I'll try solving the general game where objective is to maximise score in t turns.
First thing to notice is each die is independent of every other die. We simply need to solve the strategy for one die, and apply it to each die.
Let f(x,t) denote the expected value we should get if the current number is x, there are t turns left and we play optimally.
f(6,t) = 6 for all t
If there's one turn left we reroll iff x ≤ 3. 3.5 technically
f(1,1) = f(2,1) = f(3,1) = 3.5 (reroll)
f(4,1) = 4, f(5,1) = 5, f(6,1) = 6 (no reroll)
If there's two turns we reroll if reroll gives higher EV.

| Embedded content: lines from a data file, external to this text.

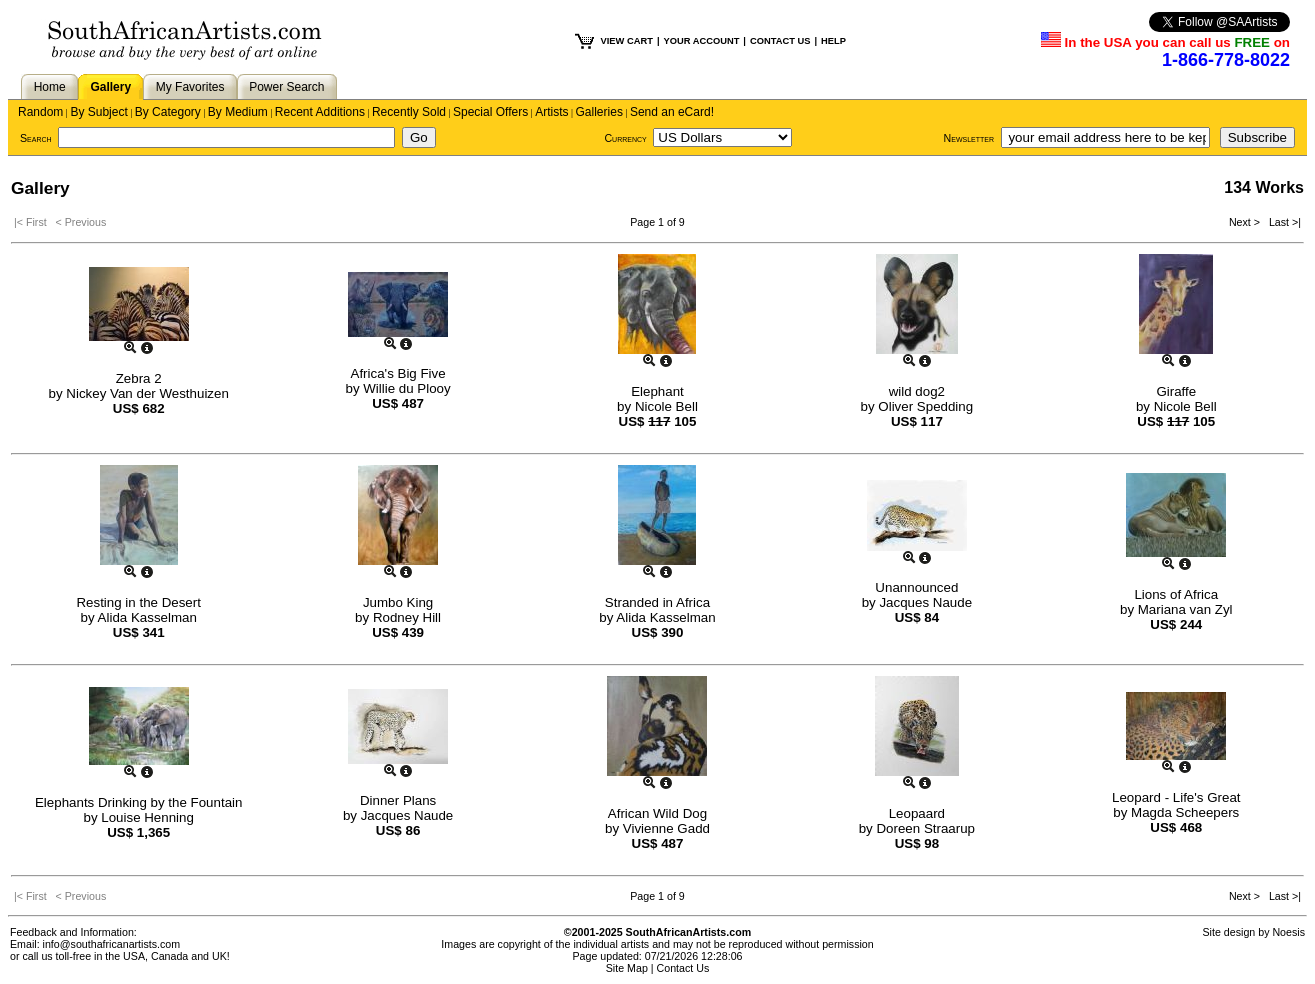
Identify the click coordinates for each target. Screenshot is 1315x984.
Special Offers (490, 112)
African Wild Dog (657, 813)
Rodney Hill (407, 617)
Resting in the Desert (138, 602)
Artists (551, 112)
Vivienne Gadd (666, 828)
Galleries (599, 112)
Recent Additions (320, 112)
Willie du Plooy (406, 388)
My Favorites (190, 87)
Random (40, 112)
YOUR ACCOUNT (702, 41)
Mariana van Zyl (1185, 609)
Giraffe (1176, 391)
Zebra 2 (139, 378)
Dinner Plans (398, 800)
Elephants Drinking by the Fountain (138, 802)
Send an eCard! (672, 112)
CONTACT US (780, 41)
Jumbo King (398, 602)
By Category (168, 112)
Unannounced (916, 587)
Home (50, 87)
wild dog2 (917, 391)
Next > (1246, 222)
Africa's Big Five (398, 373)
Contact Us (683, 968)
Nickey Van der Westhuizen (147, 393)
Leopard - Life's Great (1176, 797)
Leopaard (917, 813)
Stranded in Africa (657, 602)
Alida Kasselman (147, 617)
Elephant (657, 391)
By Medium (238, 112)
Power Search (286, 87)
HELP (833, 41)
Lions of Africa (1176, 594)
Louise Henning (147, 817)
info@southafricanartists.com (112, 944)
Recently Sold (409, 112)
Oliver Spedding (925, 406)
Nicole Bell (666, 406)
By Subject (98, 112)
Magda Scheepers (1185, 812)
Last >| (1282, 222)
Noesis (1288, 932)
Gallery (110, 87)
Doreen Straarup (925, 828)
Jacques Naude (925, 602)
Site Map (627, 968)
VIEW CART (627, 41)
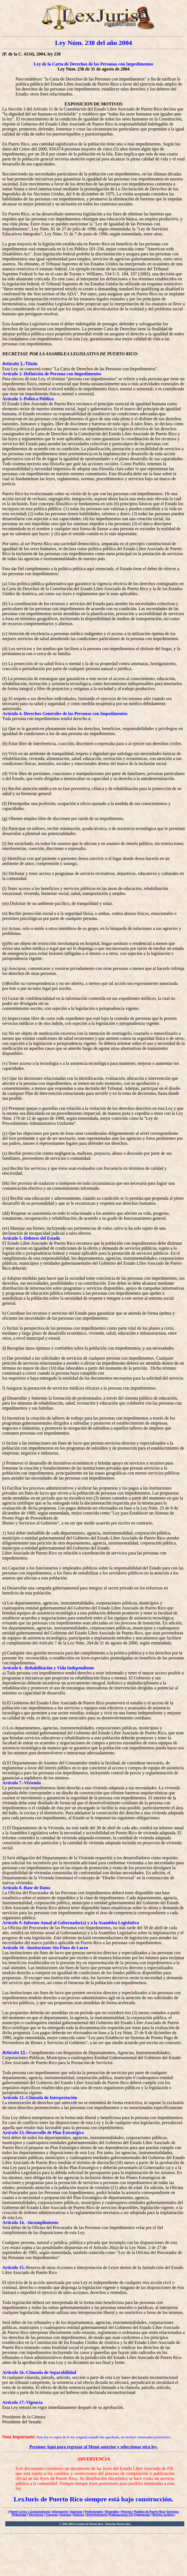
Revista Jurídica (163, 2514)
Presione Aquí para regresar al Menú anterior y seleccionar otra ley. (93, 2446)
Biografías (112, 2511)
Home (13, 2511)
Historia (126, 2511)
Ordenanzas (142, 2514)
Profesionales (94, 2511)
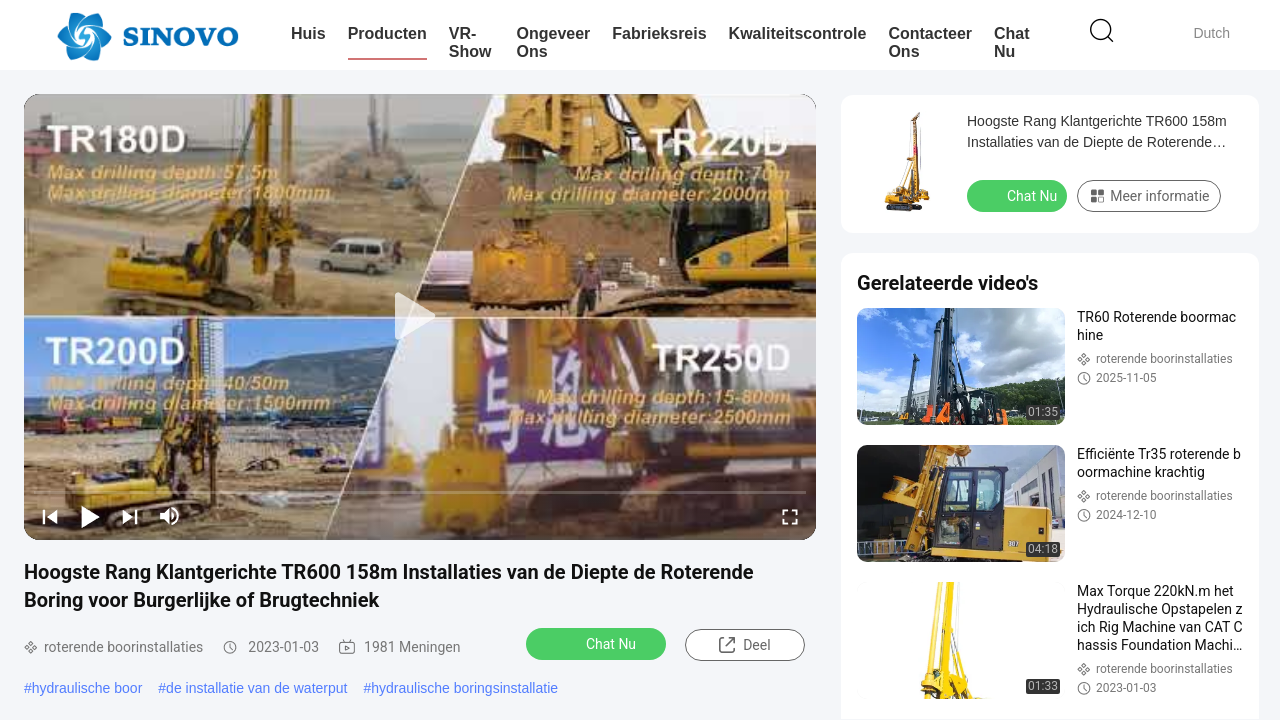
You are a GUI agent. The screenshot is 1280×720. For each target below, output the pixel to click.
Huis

f(1,2) = max(1, sum f(x,1) / 6 ) = max(1, 4.25) = 4.25
f(2,2) = max(2, 4.25) = 4.25
f(3,2) = max(3, 4.25) = 4.25
f(4,2) = max(4, 4.25) = 4.25
f(5,2) = max(5, 4.25) = 5
f(6,2) = max(6, 4.25) = 6
Now we get our EV for two turns = sum f(x,2) / 6 = 4.666666
f(1,3) = f(2,3) = f(3,3) = f(4,3) = 4.6666666
f(5,3) = 5, f(6,3) = 6
Now for 3 turns, EV = sum f(x,3) / 6 = 4.94444444
f(1,4) = ... f(4,4) = 4.94444444
f(5,4)=5, f(6,4) = 6
Now for 4 turns, EV = 5.12936
Which means reroll for all numbers unless its a 6
Conclusion (assuming my calculations are correct):
If you have 4 or more turns, reroll unless you have a 6
If there's two or three turns left, reroll unless you have 5 or 6
If you have a turn left, reroll unless you have 4, 5 or 6
Apply this independently to each die
The simple formula is to obtain this: f(x,t) = max(x, summation (x varies 1 to m) f(x,t-1) / m) with base case f(x,0) = x. If the
first value is bigger, no reroll is better, if the second is bigger,
reroll is better.
I've solved the strategy explicitly for n 6-sided die, but the formula holds for any m-sided die.